Screening for Aging Mechanisms
Insilico Medicine announced earlier this year that it started a collaboration with Life Extension to apply bioinformatics and deep learning to screen for naturally occurring compounds that could slow, even reverse, cellular and molecular aging mechanisms. Based on the compounds that rise to the top for efficacy in the algorithms, Life Extension is launching a nutraceutical product line, called GeroProtect, according to an Insilico press release.
“… we trained the deep neural networks to predict the age of the skin and look through multiple layers of the skin. Then, we look for the most important genes that are contributing significantly to the accuracy of the predictor,” he says. “So, we see what genes are most important in aging. Then, we construct specific age-associated pathways and see what kind of molecules — pharmaceutical-grade molecules (sometimes, nutraceuticals) — can reverse that signature of aging or specific disease. That’s how we go about drug and nutraceutical discovery.”
The AI process, he says, can reduce research time from years to weeks.
And in the near future, the proof of whether or not a nutraceutical, cosmeceutical, filler or other cosmetic procedure is working will lie with the deep neural network, according to Dr. Zhavoronkov.
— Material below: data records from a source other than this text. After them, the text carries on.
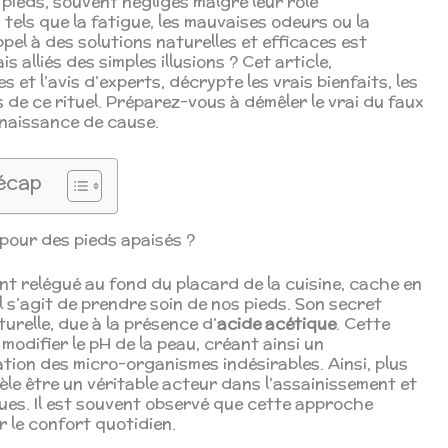
pieds, souvent négligés malgré leur rôle
els que la fatigue, les mauvaises odeurs ou la
el à des solutions naturelles et efficaces est
 alliés des simples illusions ? Cet article,
et l’avis d’experts, décrypte les vrais bienfaits, les
s de ce rituel. Préparez-vous à démêler le vrai du faux
naissance de cause.
écap
 pour des pieds apaisés ?
ent relégué au fond du placard de la cuisine, cache en
l s’agit de prendre soin de nos pieds. Son secret
urelle, due à la présence d’
acide acétique
. Cette
modifier le pH de la peau, créant ainsi un
tion des micro-organismes indésirables. Ainsi, plus
vèle être un véritable acteur dans l’assainissement et
ues. Il est souvent observé que cette approche
r le confort quotidien.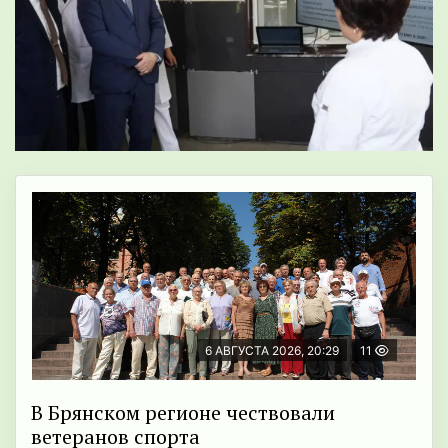
6 АВГУСТА 2026, 20:29
11
В Брянском регионе чествовали
ветеранов спорта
“If the deep neural network is predicting somebody’s age, just by looking at their skin or a skin biopsy … the deep neural network can be trained to recognize patterns, or fixtures, but also other data types,” he says. “So, you can apply the cosmeceutical or a cosmetic or a medicinal product or an injection, a filler — basically any kind of intervention — and see the difference before and after application of that intervention. The deep neural network would be very accurate and show you whether there was a change and, also, whether this change was beneficial or even harmful to the person.”